_Extracted page text data_.

------------

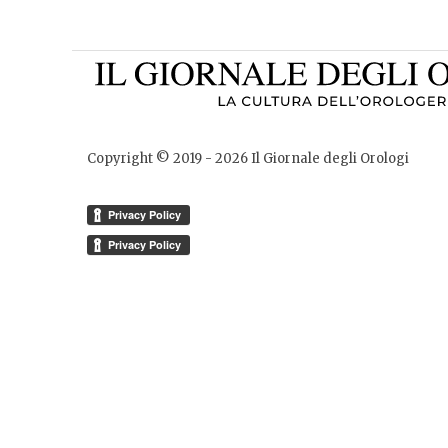
Copyright © 2019 -
2026
Il Giornale degli Orologi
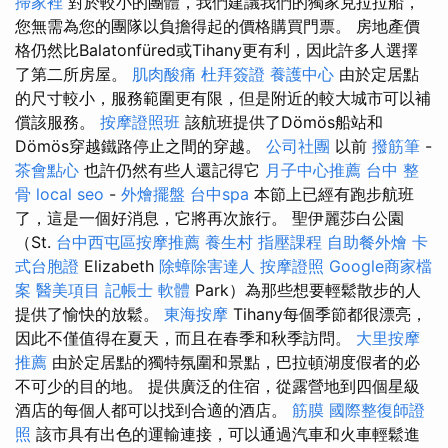
掃家裡
對於較小的團體，我們建議我們的獨家克拉拉船，
您無需為您的團隊以負擔得起的價格購買門票。 房地產價
格仍然比Balatonfüred或Tihany更有利，因此許多人選擇
了第二所房屋。
肌肉酸痛
杜拜簽證
養護中心
由於定居點
的尺寸較小，服務範圍更有限，但是附近的較大城市可以補
償該服務。
按摩證照班
該航班提供了Dömös船站和
Dömös穿越鐵路停止之間的穿越。
公司社團
以前
撥筋筆
-
茶會點心
也許仍然有些人還記得它
月子中心推薦
台中 整
骨
local seo
-
外燴擺盤
台中spa
本節上已經有跑步航班
了，這是一個好消息，它將再次旅行。 聖伊麗莎白公園
（St.
台中西屯區按摩推薦
養生村
指壓課程
自助餐外燴
卡
式台胞證
Elizabeth
除蟑除害達人
按摩證照
Google商家檔
案
醫美項目
記帳士 軟體
Park）為那些想要輕鬆散步的人
提供了愉快的放鬆。
東海按摩
Tihany每個季節都很漂亮，
因此不僅值得在夏天，而且在春季和秋季訪問。
大里按摩
推薦
由於定居點的獨特氛圍和景點，巴拉頓湖度假者的必
不可少的目的地。 提供廣泛的住宿，從露營地到四個星級
酒店的每個人都可以找到合適的酒店。
筋膜
國際整復師證
照
該市具有出色的運輸連接，可以通過汽車和火車輕鬆進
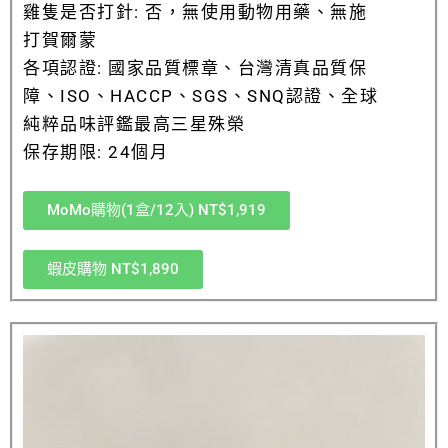
雞隻是否打針: 否，無使用動物用藥、無施
打賀爾蒙
各項認證: 國家品質標章、台灣清真品質保
障、ISO、HACCP、SGS、SNQ認證、全球
純粹品味評鑑最高三星殊榮
保存期限: 24個月
MoMo購物(1盒/12入) NT$1,919
蝦皮購物 NT$1,890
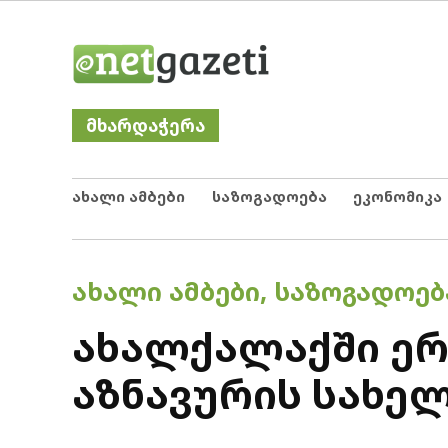
Skip
Netgazeti
ნეტგაზეთი
to
content
მხარდაჭერა
ახალი ამბები
საზოგადოება
ეკონომიკა
POSTED
ᲐᲮᲐᲚᲘ ᲐᲛᲑᲔᲑᲘ
,
ᲡᲐᲖᲝᲒᲐᲓᲝᲔᲑ
IN
ახალქალაქში ერ
აზნავურის სახე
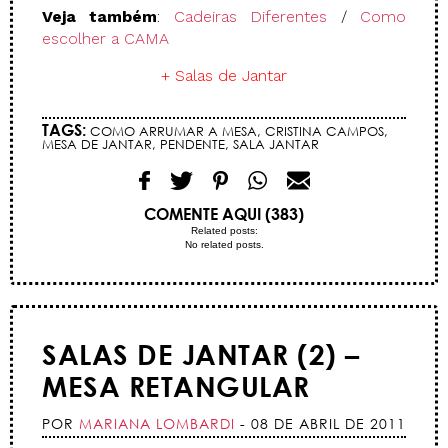
Veja também
:
Cadeiras Diferentes
/
Como
escolher a CAMA
+ Salas de Jantar
TAGS:
COMO ARRUMAR A MESA
,
CRISTINA CAMPOS
,
MESA DE JANTAR
,
PENDENTE
,
SALA JANTAR
COMENTE AQUI (383)
Related posts:
No related posts.
SALAS DE JANTAR (2) –
MESA RETANGULAR
POR
MARIANA LOMBARDI
- 08 DE ABRIL DE 2011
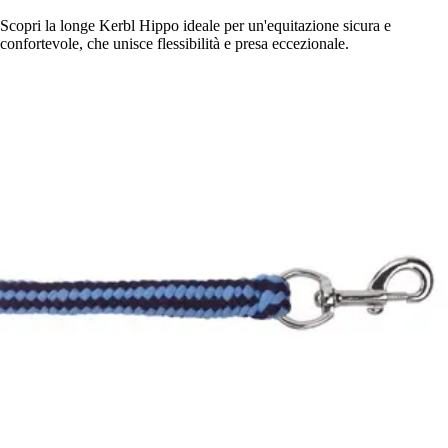
Scopri la longe Kerbl Hippo ideale per un'equitazione sicura e
confortevole, che unisce flessibilità e presa eccezionale.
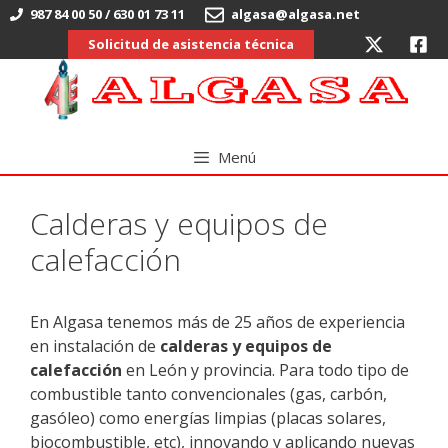
Saltar
987 84 00 50 / 630 01 73 11
algasa@algasa.net
al
Solicitud de asistencia técnica
contenido
Menú
Calderas y equipos de
calefacción
En Algasa tenemos más de 25 años de experiencia
en instalación de
calderas y equipos de
calefacción
en León y provincia. Para todo tipo de
combustible tanto convencionales (gas, carbón,
gasóleo) como energías limpias (placas solares,
biocombustible, etc), innovando y aplicando nuevas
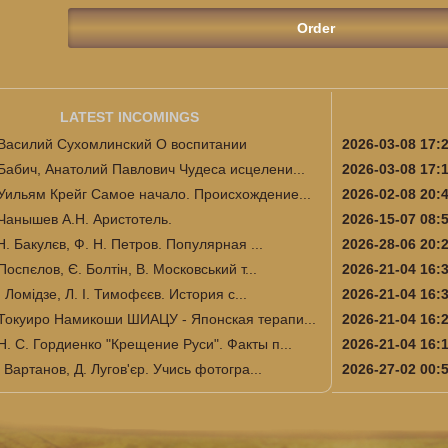
LATEST INCOMINGS
Василий Сухомлинский О воспитании
2026-03-08 17:
Бабич, Анатолий Павлович Чудеса исцелени...
2026-03-08 17:
Уильям Крейг Самое начало. Происхождение...
2026-02-08 20:
Чанышев А.Н. Аристотель.
2026-15-07 08:
Н. Бакулєв, Ф. Н. Петров. Популярная ...
2026-28-06 20:
Поспєлов, Є. Болтін, В. Московський т...
2026-21-04 16:
І. Ломідзе, Л. І. Тимофєєв. История с...
2026-21-04 16:
Токуиро Намикоши ШИАЦУ - Японская терапи...
2026-21-04 16:
Н. С. Гордиенко "Крещение Руси". Факты п...
2026-21-04 16:
 Вартанов, Д. Лугов'єр. Учись фотогра...
2026-27-02 00:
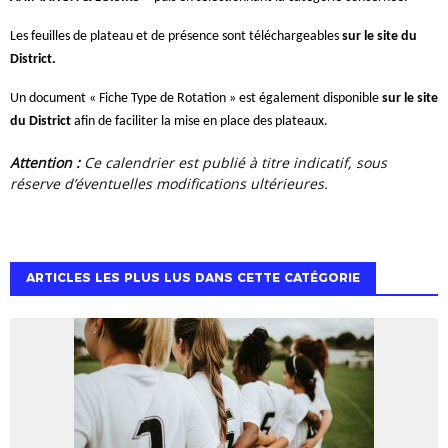
Les feuilles de plateau et de présence sont téléchargeables
sur le site du
District.
Un document « Fiche Type de Rotation » est également disponible
sur le site
du District
afin de faciliter la mise en place des plateaux.
Attention :
Ce calendrier est publié à titre indicatif, sous
réserve d’éventuelles modifications ultérieures.
ARTICLES LES PLUS LUS DANS CETTE CATÉGORIE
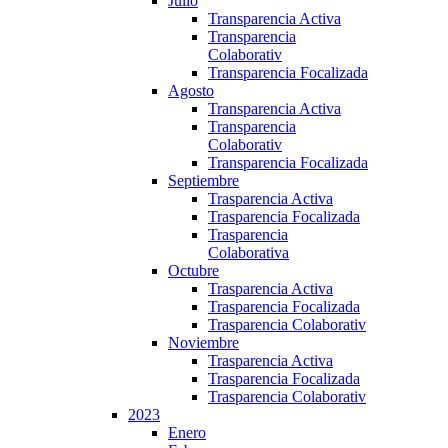
Julio
Transparencia Activa
Transparencia
Colaborativ
Transparencia Focalizada
Agosto
Transparencia Activa
Transparencia
Colaborativ
Transparencia Focalizada
Septiembre
Trasparencia Activa
Trasparencia Focalizada
Trasparencia
Colaborativa
Octubre
Trasparencia Activa
Trasparencia Focalizada
Trasparencia Colaborativ
Noviembre
Trasparencia Activa
Trasparencia Focalizada
Trasparencia Colaborativ
2023
Enero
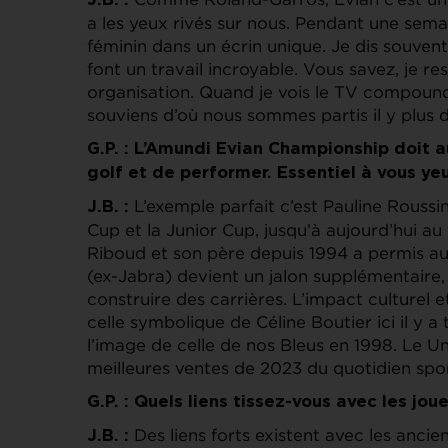
J.B. :
a les yeux rivés sur nous. Pendant une sema
féminin dans un écrin unique. Je dis souvent q
font un travail incroyable. Vous savez, je re
organisation. Quand je vois le TV compound
souviens d’où nous sommes partis il y plus d
G.P. : L’Amundi Evian Championship doit 
golf et de performer. Essentiel à vous ye
L’exemple parfait c’est Pauline Roussi
J.B. :
Cup et la Junior Cup, jusqu’à aujourd’hui a
Riboud et son père depuis 1994 a permis a
(ex-Jabra) devient un jalon supplémentaire,
construire des carrières. L’impact culturel 
celle symbolique de Céline Boutier ici il y a 
l’image de celle de nos Bleus en 1998. Le U
meilleures ventes de 2023 du quotidien sport
G.P. : Quels liens tissez-vous avec les jou
Des liens forts existent avec les anc
J.B. :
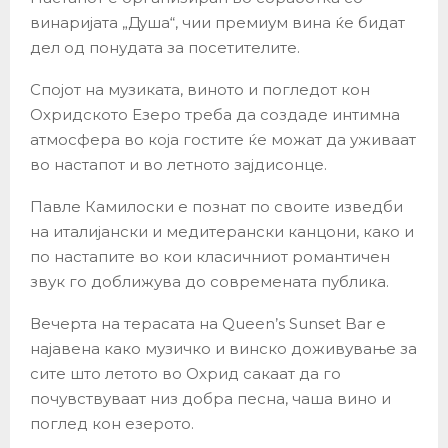
винаријата „Душа“, чии премиум вина ќе бидат
дел од понудата за посетителите.
Спојот на музиката, виното и погледот кон
Охридското Езеро треба да создаде интимна
атмосфера во која гостите ќе можат да уживаат
во настапот и во летното зајдисонце.
Павле Камилоски е познат по своите изведби
на италијански и медитерански канцони, како и
по настапите во кои класичниот романтичен
звук го доближува до современата публика.
Вечерта на терасата на Queen’s Sunset Bar е
најавена како музичко и винско доживување за
сите што летото во Охрид сакаат да го
почувствуваат низ добра песна, чаша вино и
поглед кон езерото.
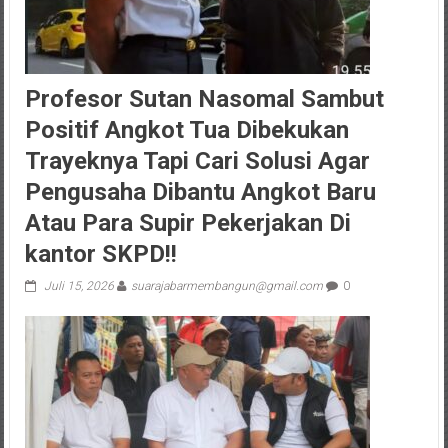
Profesor Sutan Nasomal Sambut
Positif Angkot Tua Dibekukan
Trayeknya Tapi Cari Solusi Agar
Pengusaha Dibantu Angkot Baru
Atau Para Supir Pekerjakan Di
kantor SKPD!!
Juli 15, 2026
suarajabarmembangun@gmail.com
0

------------

_Description of the task_.
Bring together all lines of the entries above in which the string "celle" occurs.

_Exercise result_.
celle symbolique de Céline Boutier ici il y a 
l’image de celle de nos Bleus en 1998. Le U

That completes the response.